I have a line by line item list that has a start and an end date. I want to count that item while the date is in between the start and end date (ends inclusive), grouped by category.
So this is my input dataset:
>> df
Key Count Start Count End Category
A Jan 1 2019 Jan 5 2019 Red
B Jan 1 2019 Jan 7 2019 Blue
C Jan 3 2019 Jan 5 2019 Red
D Jan 2 2019 Jan 8 2019 Red
E Jan 4 2019 Jan 10 2019 Yellow
F Jan 3 2019 Jan 6 2019 Blue
G Jan 5 2019 Jan 8 2019 Red
H Jan 6 2019 Jan 10 2019 Yellow
I Jan 1 2019 Jan 4 2019 Yellow
J Jan 2 2019 Jan 7 2019 Red
And I want my output dataset to be something like this:
>> DailyCount
Date Category Count
Jan 1 2019 Red 1
Jan 1 2019 Blue 1
Jan 1 2019 Yellow 1
Jan 2 2019 Red 3
Jan 2 2019 Blue 1
Jan 2 2019 Yellow 1
Jan 3 2019 Red 4
Jan 3 2019 Blue 2
Jan 3 2019 Yellow 1
Jan 4 2019 Red 4
Jan 4 2019 Blue 2
Jan 4 2019 Yellow 2
Jan 5 2019 Red 5
Jan 5 2019 Blue 2
Jan 5 2019 Yellow 1
Jan 6 2019 Red 3
Jan 6 2019 Blue 2
Jan 6 2019 Yellow 2
Jan 7 2019 Red 3
Jan 7 2019 Blue 1
Jan 7 2019 Yellow 2
Jan 8 2019 Red 2
Jan 8 2019 Blue 0
Jan 8 2019 Yellow 2
Jan 9 2019 Red 0
Jan 9 2019 Blue 0
Jan 9 2019 Yellow 2
Jan 10 2019 Red 0
Jan 10 2019 Blue 0
Jan 10 2019 Yellow 2
I used Counter()
to count the occurrences per day, but I'm not sure how to incorporate the grouping by category:
Count = Counter()
for index, row in df.iterrows():
delta = row['Count End'] - row['Count Start']

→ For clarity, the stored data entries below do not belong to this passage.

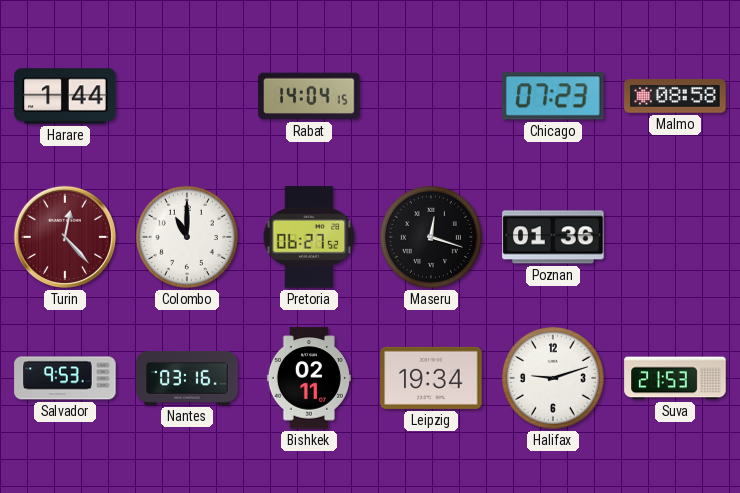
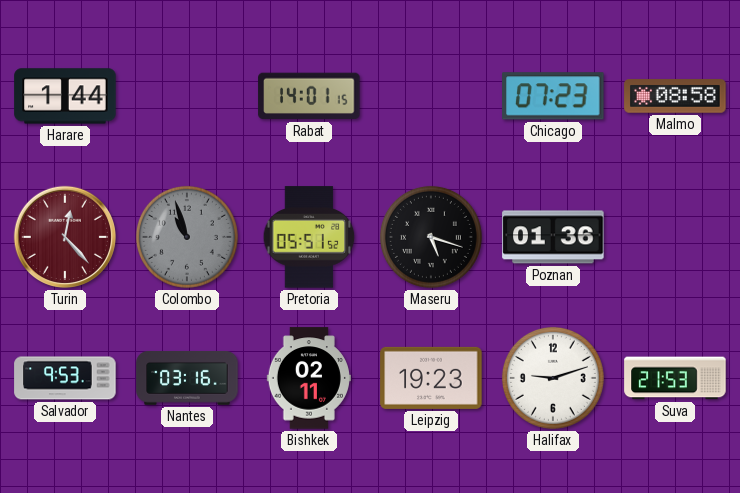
Rabat: 14:04 -> 14:01
Colombo: 11:00 -> 10:57
Colombo dial: white -> grey
Pretoria: 06:27 -> 05:51
Maseru: 12:18 -> 5:18
Leipzig: 19:34 -> 19:23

for i in range(delta.days + 1):
time = row['Count Start'] + timedelta(i)
Count[str(time.date())] += 1
DailyCount = DataFrame.from_dict(Count,orient='index').reset_index().rename(columns={'index':'Date', 0:'Count'}).sort_values(by=['Date'])
>> DailyCount
Date Count
Jan 1 2019 3
Jan 2 2019 5
Jan 3 2019 7
Jan 4 2019 8
Jan 5 2019 8
Jan 6 2019 7
Jan 7 2019 6
Jan 8 2019 4
Jan 9 2019 2
Jan 10 2019 2
Any idea how I can partition this code by category?